Palavras chaves: avaliação externa, estado avaliador, políticas educacionais

Introdução

A avaliação é uma atividade muito “cara” para o processo educacional, em duplo


sentido: pela importância outorgada à atividade, e pelo montante de recursos
necessários para sua realização. Muito se tem escrito sobre ela. Nos cursos de formação
docente é um tema bastante discutido, enfatizando sua importância para aprimorar o
aprendizado e melhorar as políticas educacionais. Em outros cursos de graduação que
discutem as políticas públicas, como o de Serviço Social, é debatida a função da
avaliação externa como norteadora de políticas que assegurem direitos sociais.

Ocasionalmente confunde-se a avaliação com os instrumentos de medida utilizados,


uma das partes de qualquer processo avaliativo (Horta Neto, 2010). O processo
avaliativo pode ser dividido em três etapas. Na primeira, desenvolvem-se instrumentos,
de caráter quantitativo ou qualitativo, com o objetivo de medir como está o
desenvolvimento do aluno em determinada fase de seu processo de aprendizagem. Na
segunda, esses dados coletados transformam-se em informações indicando as fraquezas
e virtudes do processo medido. Por fim, com base nas informações e nos referenciais
estabelecidos a priori, tomam-se decisões que consolidem o que já está bom ou que
modifiquem situações não desejadas.

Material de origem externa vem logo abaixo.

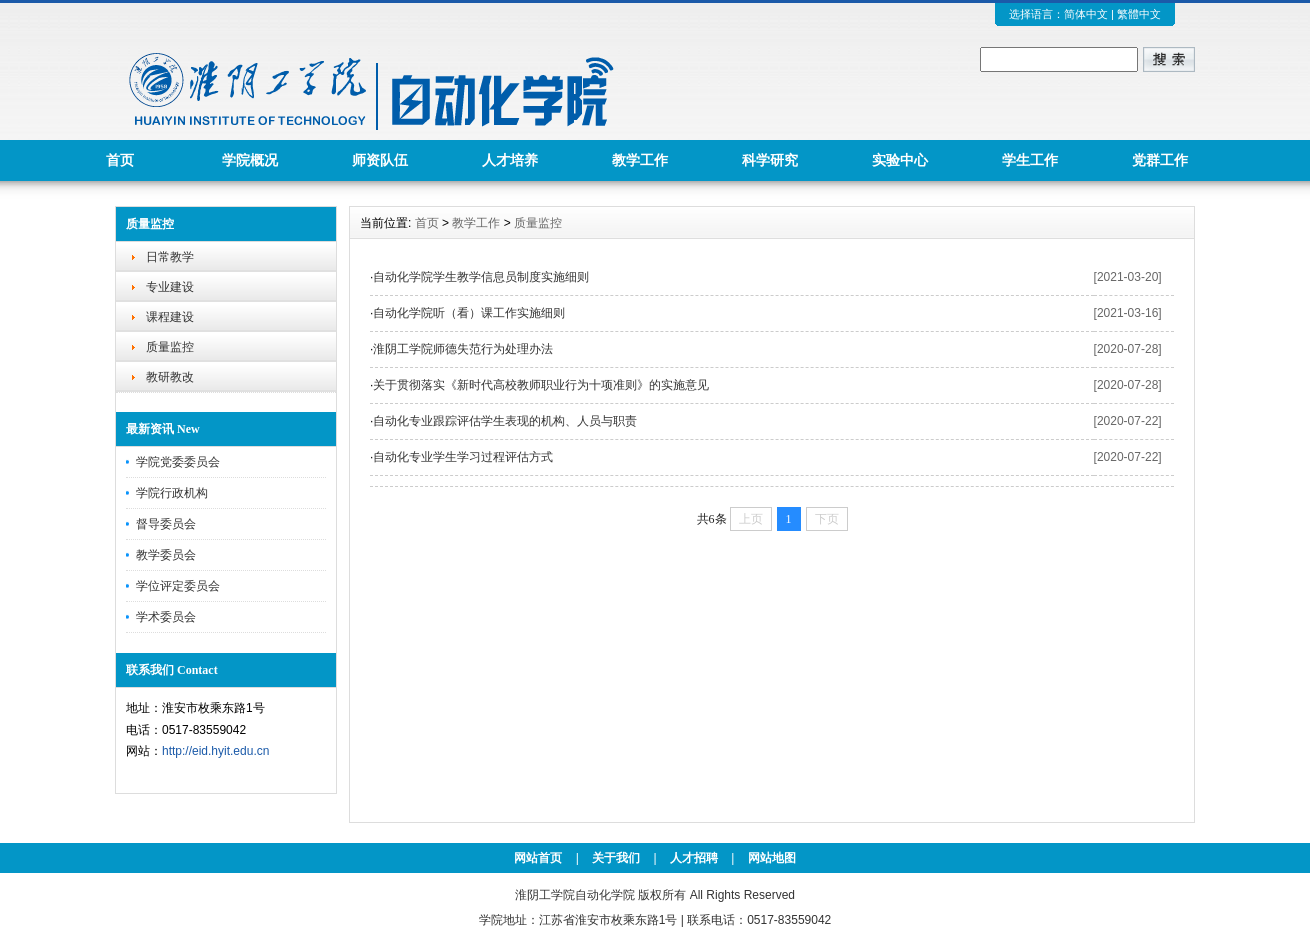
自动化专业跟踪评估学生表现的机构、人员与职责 (505, 421)
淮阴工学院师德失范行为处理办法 (463, 349)
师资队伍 (380, 160)
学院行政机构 (172, 493)
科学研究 (770, 160)
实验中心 (900, 160)
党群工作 (1160, 160)
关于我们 (616, 858)
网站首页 (538, 858)
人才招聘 (694, 858)
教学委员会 (166, 555)
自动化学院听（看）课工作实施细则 (469, 313)
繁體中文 (1139, 14)
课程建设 (170, 317)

Por isso, avaliar é muito mais do que medir: é agir
sobre as informações obtidas após uma cuidadosa medição, tendo por base referencias
estabelecidas.

A elaboração de testes para medir o desenvolvimento cognitivo dos alunos, a análise

1 A elaboração e apresentação deste trabalho contou com o apoio da CAPES, através do


Programa Observatório da Educação (Edital 038/2010/CAPES-INEP).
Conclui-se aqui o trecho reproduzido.